Ante el pesar de la baronesa de que por meses su hija sólo hablara de las hadas que visitaban su cuarto, pidió sellar las ventanas de Mallory Hall y mantener el cerrojo bajo llave. […]
Cada día de esos tres años fueron una prisión donde no podía escaparse de los estudios de matemáticas impuestos por su madre. […]
De pronto, sin darse cuenta del correr del tiempo, la condesa Anna Isabella se encontró con que Ada estaba en la misma edad en que ella fue presentada a la corte. Eso la alegró y la asustó, pues temió perder el cotnrol sobre su hija cuando empezara a participar en actividades sociales donde se rozaría con toda la clase alta de Inglaterra.”
“Charles Dickens se sentó al lado de Ada mientras comían carnes frías y quesos que habían pedido a su habitación. La tarde caía y el sol no los había visto en el exterior. Ada sólo llevaba una bata. Dickens, su camisa suelta a manera de camisón. El apostento permanecía alborotado y las sábanas revueltas de la cama desprendían olor a sexo.

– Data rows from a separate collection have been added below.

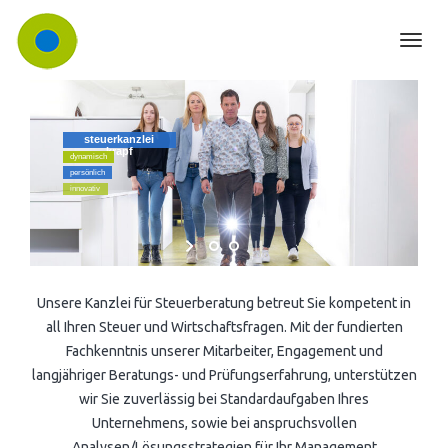
KANZLEI
Toggl
TEAM ▾
navig
LEISTUNGEN ▾
Karriere
DIGITALISIERUNG
Unser Leistungsspektrum
steuerkanzlei
krapf
dynamisch
TESTAMENTSVOLLSTRECKUNG
Grundsteuerreform
persönlich
innovativ
KONTAKT
Aktuelles
Unsere Kanzlei für Steuerberatung betreut Sie kompetent in
all Ihren Steuer und Wirtschaftsfragen. Mit der fundierten
Fachkenntnis unserer Mitarbeiter, Engagement und
langjähriger Beratungs- und Prüfungserfahrung, unterstützen
wir Sie zuverlässig bei Standardaufgaben Ihres
Unternehmens, sowie bei anspruchsvollen
Analysen/Lösungsstrategien für Ihr Management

—Y usted, señora, ¿a qué vino a Brighton? —preguntó Dickens bebiendo una copa de vino blanco y acercando su cara a la de quien acababa de convertirse en su amante.
Ada se acomodó el pelo alocado y alzó los hombros para contestar:
—A huir de mis fracasos.
[…]
—He perdido la fortuna de mi marido en apuestas de carreras de caballos… Siete mil libras.
Dickens casi se atraganta al oírlo. Sus ojos se abrieron excesivamente, como platos.
—¿Disculpe?
—Como le dije, había estado tratando de visualizar que a todo se le puede dar una valoración numérica: el peso, la velocidad en las carreras anteriores, los lugares ganados, la altura del jockey, la longitud de la pierna del caballo, la edad del caballo… Todos y cada uno de los factores. Estoy segura de que estos valores están conectados. Si se saca una serie de ecuaciones, podríamos calcular las posibilidades de cada uno… Aunque, claro, sería más fácil hacerlo a través de la máquina diferencial.
—¿Máquina diferencial?
—Olvídelo, es difícil de explicar…
[…]
Charles Dickens dejó su copa en la mesa y cruzó la pierna. Entre estupefacto y regocijado por lo que escuchaba, la observó. En ella vio a una hermosa mujer que era pasional en la cama, fría con los números y alocada en sus ideas sobre apostar a caballos. Se sintió totalmente absorbido por esa dama tan fascinante y única.”